Chloroquine Protects Hypoxia/Ischemia-Induced Neonatal Brain Injury in Rats by Mitigating Blood–Brain Barrier Disruption

Neonatal hypoxic-ischemic (H/I) brain damage (HIBD) is a devastating condition for which there are presently no effective therapeutic strategies against its severe neurological deficits in neonates and young children. Traditionally, H/I induces the compromise of the blood–brain barrier (BBB), which causes neuronal cell death, eventually resulting in brain secondary injury. In addition to neonatal HIBD, chloroquine (CQ) has been proved to exert a protective effect on BBB disruption in several brain injury models.
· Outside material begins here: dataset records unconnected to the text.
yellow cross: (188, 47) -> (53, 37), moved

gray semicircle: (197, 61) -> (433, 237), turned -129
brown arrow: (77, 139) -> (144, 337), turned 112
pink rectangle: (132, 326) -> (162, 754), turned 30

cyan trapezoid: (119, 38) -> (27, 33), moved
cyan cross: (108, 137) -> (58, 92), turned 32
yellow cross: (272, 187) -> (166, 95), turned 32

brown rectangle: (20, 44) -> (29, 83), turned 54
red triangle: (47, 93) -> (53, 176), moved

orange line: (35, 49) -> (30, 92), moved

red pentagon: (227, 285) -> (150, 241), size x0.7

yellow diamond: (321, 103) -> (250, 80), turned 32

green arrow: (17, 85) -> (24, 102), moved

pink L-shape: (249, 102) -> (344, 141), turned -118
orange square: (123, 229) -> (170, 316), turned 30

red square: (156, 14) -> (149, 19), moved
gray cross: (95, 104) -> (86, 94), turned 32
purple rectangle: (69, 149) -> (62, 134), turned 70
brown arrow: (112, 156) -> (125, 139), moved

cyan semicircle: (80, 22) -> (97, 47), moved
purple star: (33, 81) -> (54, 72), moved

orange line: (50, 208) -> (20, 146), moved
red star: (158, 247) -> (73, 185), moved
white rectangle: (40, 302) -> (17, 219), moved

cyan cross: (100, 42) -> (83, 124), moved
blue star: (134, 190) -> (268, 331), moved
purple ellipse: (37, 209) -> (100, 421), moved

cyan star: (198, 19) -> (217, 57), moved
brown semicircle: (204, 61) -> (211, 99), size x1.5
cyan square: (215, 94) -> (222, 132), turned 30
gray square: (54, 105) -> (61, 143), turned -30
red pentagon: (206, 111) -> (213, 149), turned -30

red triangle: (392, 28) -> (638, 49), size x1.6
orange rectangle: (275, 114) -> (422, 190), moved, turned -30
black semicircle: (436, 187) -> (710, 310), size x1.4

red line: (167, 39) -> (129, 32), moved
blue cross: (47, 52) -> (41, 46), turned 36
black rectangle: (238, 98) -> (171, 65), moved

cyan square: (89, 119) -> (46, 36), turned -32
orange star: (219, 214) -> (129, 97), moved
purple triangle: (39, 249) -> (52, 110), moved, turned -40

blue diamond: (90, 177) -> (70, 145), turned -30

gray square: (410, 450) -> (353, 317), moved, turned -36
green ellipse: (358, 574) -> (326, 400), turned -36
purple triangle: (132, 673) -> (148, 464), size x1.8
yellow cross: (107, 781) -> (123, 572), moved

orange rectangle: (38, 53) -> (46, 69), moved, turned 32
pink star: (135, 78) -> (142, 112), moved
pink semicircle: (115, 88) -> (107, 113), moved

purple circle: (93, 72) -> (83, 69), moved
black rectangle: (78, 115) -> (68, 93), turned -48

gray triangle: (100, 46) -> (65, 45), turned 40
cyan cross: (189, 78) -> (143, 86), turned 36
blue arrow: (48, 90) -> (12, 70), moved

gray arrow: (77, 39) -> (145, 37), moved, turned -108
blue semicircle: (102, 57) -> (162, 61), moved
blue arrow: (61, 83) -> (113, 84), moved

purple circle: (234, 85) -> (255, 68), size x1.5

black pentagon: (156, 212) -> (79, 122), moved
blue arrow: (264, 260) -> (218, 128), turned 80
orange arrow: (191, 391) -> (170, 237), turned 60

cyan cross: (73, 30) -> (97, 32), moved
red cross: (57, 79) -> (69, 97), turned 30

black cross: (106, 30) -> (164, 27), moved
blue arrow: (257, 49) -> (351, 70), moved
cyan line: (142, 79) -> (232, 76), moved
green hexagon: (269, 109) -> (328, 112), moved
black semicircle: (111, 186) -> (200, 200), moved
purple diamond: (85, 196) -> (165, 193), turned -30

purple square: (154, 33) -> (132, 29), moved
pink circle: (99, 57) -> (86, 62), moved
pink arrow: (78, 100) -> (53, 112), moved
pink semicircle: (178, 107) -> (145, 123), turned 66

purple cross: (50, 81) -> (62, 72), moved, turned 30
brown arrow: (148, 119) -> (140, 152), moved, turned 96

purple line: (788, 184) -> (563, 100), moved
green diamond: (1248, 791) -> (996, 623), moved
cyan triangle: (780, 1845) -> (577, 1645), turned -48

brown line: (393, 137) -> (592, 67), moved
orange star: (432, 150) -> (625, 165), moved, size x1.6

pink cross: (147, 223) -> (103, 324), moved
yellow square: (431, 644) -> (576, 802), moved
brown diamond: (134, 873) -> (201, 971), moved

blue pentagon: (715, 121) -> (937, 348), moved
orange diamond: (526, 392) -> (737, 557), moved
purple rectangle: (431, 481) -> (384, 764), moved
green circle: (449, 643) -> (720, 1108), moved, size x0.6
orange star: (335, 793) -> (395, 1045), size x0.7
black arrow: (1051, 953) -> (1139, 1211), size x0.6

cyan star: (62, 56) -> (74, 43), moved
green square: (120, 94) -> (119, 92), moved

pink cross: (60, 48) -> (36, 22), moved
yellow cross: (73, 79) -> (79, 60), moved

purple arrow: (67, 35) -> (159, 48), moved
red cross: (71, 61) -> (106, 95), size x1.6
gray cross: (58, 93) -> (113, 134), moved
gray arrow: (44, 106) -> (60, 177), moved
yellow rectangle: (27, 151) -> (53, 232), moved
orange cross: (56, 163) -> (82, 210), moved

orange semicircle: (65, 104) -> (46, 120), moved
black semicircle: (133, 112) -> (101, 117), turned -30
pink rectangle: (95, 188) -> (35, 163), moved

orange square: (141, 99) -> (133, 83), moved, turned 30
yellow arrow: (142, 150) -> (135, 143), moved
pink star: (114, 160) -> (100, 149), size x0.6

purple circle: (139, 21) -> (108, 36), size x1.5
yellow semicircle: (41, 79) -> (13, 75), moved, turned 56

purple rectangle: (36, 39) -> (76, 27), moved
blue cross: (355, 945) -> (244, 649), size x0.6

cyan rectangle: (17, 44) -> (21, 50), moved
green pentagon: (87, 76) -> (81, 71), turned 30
The main purpose of this research was to study whether CQ protects the BBB from H/I insult and confers beneficial neuroprotection in the neonatal Rice–Vannucci rat model. Herein, we reported that CQ administration significantly reduced brain damage and improved behavioral dysplasia after H/I injury. Moreover, we demonstrated the protective effects of CQ on BBB integrity, evidenced by ameliorating brain edema and Evans blue extravasation, inhibiting the degeneration of the tight junction and adherens junction proteins, and improving pericyte survival in neonatal rats after HIBD. These findings indicated that CQ administration protected the BBB against H/I injury, thereby ameliorating brain damage and promoting neurofunctional recovery. Collectively, our data demonstrated that CQ played a crucial role in BBB integrity after neonatal H/I injury, which sheds light on the development of therapeutic agents to treat HIBD.